- _Exercise objective_
Transcribe the data exactly, omitting whatever pictures it holds.

··· Dataset content

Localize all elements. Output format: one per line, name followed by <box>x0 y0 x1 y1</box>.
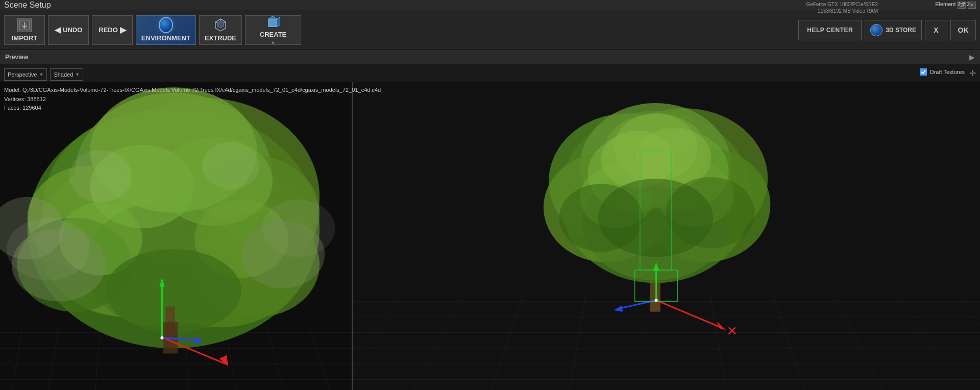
toolbar: IMPORT ◀ UNDO REDO ▶ ENVIRONMENT EXTRUDE <box>0 10 980 50</box>
extrude-button[interactable]: EXTRUDE <box>199 15 242 45</box>
draft-textures-control: Draft Textures <box>920 68 965 76</box>
model-path: Model: Q:/3D/CGAxis-Models-Volume-72-Tre… <box>4 86 381 95</box>
perspective-arrow: ▼ <box>39 72 43 77</box>
svg-marker-9 <box>277 17 280 27</box>
faces-info: Faces: 129604 <box>4 104 381 113</box>
create-icon <box>266 14 280 29</box>
extrude-icon <box>213 18 228 32</box>
environment-button[interactable]: ENVIRONMENT <box>136 15 196 45</box>
store-label: 3D STORE <box>886 27 916 34</box>
redo-label: REDO <box>99 26 118 34</box>
perspective-label: Perspective <box>8 71 37 78</box>
gpu-vram: 1153/8192 MB Video RAM <box>806 8 878 14</box>
svg-point-93 <box>666 177 755 248</box>
undo-button[interactable]: ◀ UNDO <box>48 15 89 45</box>
create-button[interactable]: CREATE ▼ <box>245 15 301 45</box>
svg-marker-3 <box>217 21 224 28</box>
svg-point-55 <box>160 336 163 339</box>
toolbar-right: HELP CENTER 3D STORE X OK <box>798 20 976 40</box>
closeup-viewport <box>0 82 352 390</box>
preview-label: Preview <box>5 54 28 61</box>
titlebar: Scene Setup GeForce GTX 1080/PCIe/SSE2 1… <box>0 0 980 10</box>
add-viewport-icon[interactable]: ✛ <box>968 68 977 78</box>
extrude-label: EXTRUDE <box>205 34 236 42</box>
help-center-button[interactable]: HELP CENTER <box>798 20 862 40</box>
shaded-dropdown[interactable]: Shaded ▼ <box>50 68 83 81</box>
preview-expand-icon[interactable]: ▶ <box>969 53 975 61</box>
viewport-separator <box>352 82 353 390</box>
x-label: X <box>934 26 938 34</box>
faces-value: 129604 <box>22 105 41 111</box>
perspective-dropdown[interactable]: Perspective ▼ <box>4 68 47 81</box>
element-version: Element 2.2.2 <box>935 1 970 7</box>
titlebar-title: Scene Setup <box>4 1 51 10</box>
environment-label: ENVIRONMENT <box>141 34 190 42</box>
ok-label: OK <box>958 26 969 34</box>
shaded-label: Shaded <box>54 71 73 78</box>
undo-label: UNDO <box>63 26 82 34</box>
svg-point-45 <box>241 221 325 288</box>
vertices-info: Vertices: 388812 <box>4 95 381 104</box>
redo-button[interactable]: REDO ▶ <box>92 15 133 45</box>
gpu-name: GeForce GTX 1080/PCIe/SSE2 <box>806 1 878 8</box>
svg-point-92 <box>559 184 643 252</box>
environment-icon <box>159 18 173 32</box>
import-button[interactable]: IMPORT <box>4 15 45 45</box>
gpu-info: GeForce GTX 1080/PCIe/SSE2 1153/8192 MB … <box>806 1 878 14</box>
redo-arrow-icon: ▶ <box>120 25 126 35</box>
shaded-arrow: ▼ <box>75 72 80 77</box>
svg-rect-7 <box>268 19 277 27</box>
svg-point-104 <box>655 299 658 302</box>
svg-point-43 <box>202 142 259 189</box>
vertices-value: 388812 <box>27 96 46 102</box>
import-label: IMPORT <box>12 34 38 42</box>
model-info: Model: Q:/3D/CGAxis-Models-Volume-72-Tre… <box>4 86 381 113</box>
undo-arrow-icon: ◀ <box>55 25 61 35</box>
draft-textures-label: Draft Textures <box>930 69 965 75</box>
faces-label: Faces: <box>4 105 21 111</box>
store-button[interactable]: 3D STORE <box>865 20 922 40</box>
create-label: CREATE <box>260 31 286 38</box>
viewport-controls: Perspective ▼ Shaded ▼ <box>4 68 83 81</box>
vertices-label: Vertices: <box>4 96 26 102</box>
preview-bar: Preview ▶ <box>0 50 980 64</box>
viewport-area: Perspective ▼ Shaded ▼ Draft Textures ✛ … <box>0 64 980 390</box>
ok-button[interactable]: OK <box>950 20 976 40</box>
svg-marker-8 <box>268 16 277 19</box>
draft-textures-checkbox[interactable] <box>920 68 927 76</box>
import-icon <box>17 18 32 32</box>
help-label: HELP CENTER <box>807 27 853 34</box>
globe-icon <box>870 24 883 36</box>
create-dropdown-arrow: ▼ <box>271 40 276 45</box>
main-viewport <box>352 82 980 390</box>
svg-point-42 <box>69 150 132 202</box>
x-button[interactable]: X <box>925 20 947 40</box>
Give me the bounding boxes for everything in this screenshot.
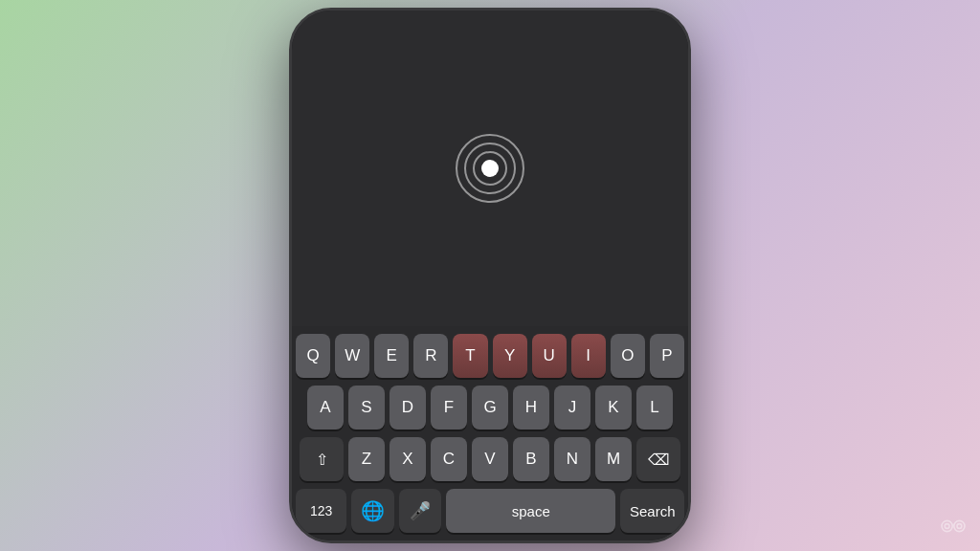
search-key[interactable]: Search — [620, 489, 684, 533]
dictation-area — [292, 11, 688, 326]
svg-point-0 — [942, 520, 952, 531]
key-q[interactable]: Q — [296, 334, 330, 378]
key-t[interactable]: T — [453, 334, 487, 378]
phone-container: Q W E R T Y U I O P A S D F G H J K L ⇧ … — [289, 8, 691, 543]
dictation-dot — [481, 160, 499, 177]
key-b[interactable]: B — [513, 437, 549, 481]
key-r[interactable]: R — [413, 334, 448, 378]
mic-key[interactable]: 🎤 — [399, 489, 441, 533]
key-n[interactable]: N — [554, 437, 590, 481]
dictation-icon — [452, 130, 528, 207]
keyboard-row-3: ⇧ Z X C V B N M ⌫ — [296, 437, 684, 481]
key-z[interactable]: Z — [348, 437, 385, 481]
key-m[interactable]: M — [595, 437, 632, 481]
key-l[interactable]: L — [636, 386, 673, 430]
key-a[interactable]: A — [307, 386, 344, 430]
key-w[interactable]: W — [335, 334, 369, 378]
key-s[interactable]: S — [348, 386, 385, 430]
keyboard-area: Q W E R T Y U I O P A S D F G H J K L ⇧ … — [292, 326, 688, 540]
key-c[interactable]: C — [431, 437, 467, 481]
keyboard-bottom-row: 123 🌐 🎤 space Search — [296, 489, 684, 533]
mic-icon: 🎤 — [410, 500, 431, 521]
globe-key[interactable]: 🌐 — [351, 489, 393, 533]
key-y[interactable]: Y — [493, 334, 527, 378]
key-h[interactable]: H — [513, 386, 549, 430]
svg-point-3 — [957, 524, 962, 529]
delete-key[interactable]: ⌫ — [636, 437, 680, 481]
space-key[interactable]: space — [446, 489, 615, 533]
key-f[interactable]: F — [431, 386, 467, 430]
key-k[interactable]: K — [595, 386, 632, 430]
svg-point-2 — [954, 520, 965, 531]
numeric-key[interactable]: 123 — [296, 489, 346, 533]
key-o[interactable]: O — [611, 334, 645, 378]
key-g[interactable]: G — [472, 386, 508, 430]
key-p[interactable]: P — [650, 334, 684, 378]
key-x[interactable]: X — [390, 437, 426, 481]
key-u[interactable]: U — [532, 334, 567, 378]
keyboard-row-1: Q W E R T Y U I O P — [296, 334, 684, 378]
key-d[interactable]: D — [390, 386, 426, 430]
key-i[interactable]: I — [571, 334, 606, 378]
shift-key[interactable]: ⇧ — [300, 437, 344, 481]
key-v[interactable]: V — [472, 437, 508, 481]
key-j[interactable]: J — [554, 386, 590, 430]
key-e[interactable]: E — [374, 334, 409, 378]
watermark — [938, 517, 969, 540]
globe-icon: 🌐 — [361, 499, 385, 522]
keyboard-row-2: A S D F G H J K L — [296, 386, 684, 430]
svg-point-1 — [945, 524, 949, 529]
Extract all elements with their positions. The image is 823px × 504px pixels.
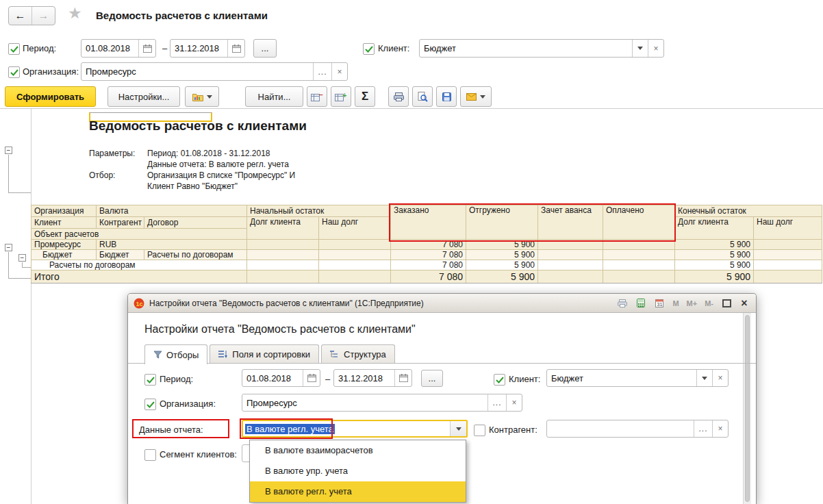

······

- _Solution below_
Localize all elements. Output format: one per line, name followed by <box>x0 y0 x1 y1</box>.
toolbar: IMPORT ◀ UNDO REDO ▶ ENVIRONMENT EXTRUDE <box>0 10 980 50</box>
extrude-button[interactable]: EXTRUDE <box>199 15 242 45</box>
draft-textures-control: Draft Textures <box>920 68 965 76</box>
model-path: Model: Q:/3D/CGAxis-Models-Volume-72-Tre… <box>4 86 381 95</box>
perspective-arrow: ▼ <box>39 72 43 77</box>
svg-marker-9 <box>277 17 280 27</box>
faces-info: Faces: 129604 <box>4 104 381 113</box>
create-icon <box>266 14 280 29</box>
extrude-icon <box>213 18 228 32</box>
environment-button[interactable]: ENVIRONMENT <box>136 15 196 45</box>
store-label: 3D STORE <box>886 27 916 34</box>
redo-label: REDO <box>99 26 118 34</box>
perspective-label: Perspective <box>8 71 37 78</box>
gpu-vram: 1153/8192 MB Video RAM <box>806 8 878 14</box>
svg-point-93 <box>666 177 755 248</box>
undo-button[interactable]: ◀ UNDO <box>48 15 89 45</box>
create-button[interactable]: CREATE ▼ <box>245 15 301 45</box>
svg-marker-3 <box>217 21 224 28</box>
svg-point-55 <box>160 336 163 339</box>
toolbar-right: HELP CENTER 3D STORE X OK <box>798 20 976 40</box>
closeup-viewport <box>0 82 352 390</box>
preview-label: Preview <box>5 54 28 61</box>
titlebar: Scene Setup GeForce GTX 1080/PCIe/SSE2 1… <box>0 0 980 10</box>
add-viewport-icon[interactable]: ✛ <box>968 68 977 78</box>
extrude-label: EXTRUDE <box>205 34 236 42</box>
help-center-button[interactable]: HELP CENTER <box>798 20 862 40</box>
shaded-dropdown[interactable]: Shaded ▼ <box>50 68 83 81</box>
preview-expand-icon[interactable]: ▶ <box>969 53 975 61</box>
viewport-separator <box>352 82 353 390</box>
x-label: X <box>934 26 938 34</box>
faces-value: 129604 <box>22 105 41 111</box>
perspective-dropdown[interactable]: Perspective ▼ <box>4 68 47 81</box>
element-version: Element 2.2.2 <box>935 1 970 7</box>
titlebar-title: Scene Setup <box>4 1 51 10</box>
environment-label: ENVIRONMENT <box>141 34 190 42</box>
ok-label: OK <box>958 26 969 34</box>
shaded-label: Shaded <box>54 71 73 78</box>
undo-label: UNDO <box>63 26 82 34</box>
svg-point-45 <box>241 221 325 288</box>
vertices-info: Vertices: 388812 <box>4 95 381 104</box>
redo-button[interactable]: REDO ▶ <box>92 15 133 45</box>
gpu-name: GeForce GTX 1080/PCIe/SSE2 <box>806 1 878 8</box>
svg-point-92 <box>559 184 643 252</box>
environment-icon <box>159 18 173 32</box>
import-button[interactable]: IMPORT <box>4 15 45 45</box>
gpu-info: GeForce GTX 1080/PCIe/SSE2 1153/8192 MB … <box>806 1 878 14</box>
redo-arrow-icon: ▶ <box>120 25 126 35</box>
shaded-arrow: ▼ <box>75 72 80 77</box>
svg-rect-7 <box>268 19 277 27</box>
svg-point-104 <box>655 299 658 302</box>
svg-point-43 <box>202 142 259 189</box>
vertices-value: 388812 <box>27 96 46 102</box>
import-label: IMPORT <box>12 34 38 42</box>
model-info: Model: Q:/3D/CGAxis-Models-Volume-72-Tre… <box>4 86 381 113</box>
undo-arrow-icon: ◀ <box>55 25 61 35</box>
draft-textures-label: Draft Textures <box>930 69 965 75</box>
faces-label: Faces: <box>4 105 21 111</box>
store-button[interactable]: 3D STORE <box>865 20 922 40</box>
create-label: CREATE <box>260 31 286 38</box>
viewport-controls: Perspective ▼ Shaded ▼ <box>4 68 83 81</box>
vertices-label: Vertices: <box>4 96 26 102</box>
preview-bar: Preview ▶ <box>0 50 980 64</box>
viewport-area: Perspective ▼ Shaded ▼ Draft Textures ✛ … <box>0 64 980 390</box>
ok-button[interactable]: OK <box>950 20 976 40</box>
svg-marker-8 <box>268 16 277 19</box>
draft-textures-checkbox[interactable] <box>920 68 927 76</box>
import-icon <box>17 18 32 32</box>
help-label: HELP CENTER <box>807 27 853 34</box>
globe-icon <box>870 24 883 36</box>
create-dropdown-arrow: ▼ <box>271 40 276 45</box>
main-viewport <box>352 82 980 390</box>
svg-point-42 <box>69 150 132 202</box>
x-button[interactable]: X <box>925 20 947 40</box>
Give me the bounding boxes for everything in this screenshot.
search-key[interactable]: Search — [620, 489, 684, 533]
dictation-area — [292, 11, 688, 326]
svg-point-0 — [942, 520, 952, 531]
key-q[interactable]: Q — [296, 334, 330, 378]
key-t[interactable]: T — [453, 334, 487, 378]
phone-container: Q W E R T Y U I O P A S D F G H J K L ⇧ … — [289, 8, 691, 543]
dictation-dot — [481, 160, 499, 177]
key-b[interactable]: B — [513, 437, 549, 481]
key-r[interactable]: R — [413, 334, 448, 378]
mic-key[interactable]: 🎤 — [399, 489, 441, 533]
key-n[interactable]: N — [554, 437, 590, 481]
dictation-icon — [452, 130, 528, 207]
keyboard-row-3: ⇧ Z X C V B N M ⌫ — [296, 437, 684, 481]
key-z[interactable]: Z — [348, 437, 385, 481]
key-m[interactable]: M — [595, 437, 632, 481]
key-l[interactable]: L — [636, 386, 673, 430]
key-a[interactable]: A — [307, 386, 344, 430]
key-w[interactable]: W — [335, 334, 369, 378]
key-s[interactable]: S — [348, 386, 385, 430]
keyboard-area: Q W E R T Y U I O P A S D F G H J K L ⇧ … — [292, 326, 688, 540]
key-c[interactable]: C — [431, 437, 467, 481]
keyboard-bottom-row: 123 🌐 🎤 space Search — [296, 489, 684, 533]
mic-icon: 🎤 — [410, 500, 431, 521]
globe-key[interactable]: 🌐 — [351, 489, 393, 533]
key-y[interactable]: Y — [493, 334, 527, 378]
key-h[interactable]: H — [513, 386, 549, 430]
svg-point-3 — [957, 524, 962, 529]
delete-key[interactable]: ⌫ — [636, 437, 680, 481]
space-key[interactable]: space — [446, 489, 615, 533]
key-f[interactable]: F — [431, 386, 467, 430]
key-k[interactable]: K — [595, 386, 632, 430]
svg-point-2 — [954, 520, 965, 531]
numeric-key[interactable]: 123 — [296, 489, 346, 533]
key-o[interactable]: O — [611, 334, 645, 378]
key-g[interactable]: G — [472, 386, 508, 430]
key-p[interactable]: P — [650, 334, 684, 378]
key-x[interactable]: X — [390, 437, 426, 481]
key-u[interactable]: U — [532, 334, 567, 378]
keyboard-row-1: Q W E R T Y U I O P — [296, 334, 684, 378]
key-d[interactable]: D — [390, 386, 426, 430]
key-i[interactable]: I — [571, 334, 606, 378]
shift-key[interactable]: ⇧ — [300, 437, 344, 481]
key-v[interactable]: V — [472, 437, 508, 481]
key-j[interactable]: J — [554, 386, 590, 430]
key-e[interactable]: E — [374, 334, 409, 378]
watermark — [938, 517, 969, 540]
globe-icon: 🌐 — [361, 499, 385, 522]
keyboard-row-2: A S D F G H J K L — [296, 386, 684, 430]
svg-point-1 — [945, 524, 949, 529]
Extract all elements with their positions. The image is 823px × 504px pixels.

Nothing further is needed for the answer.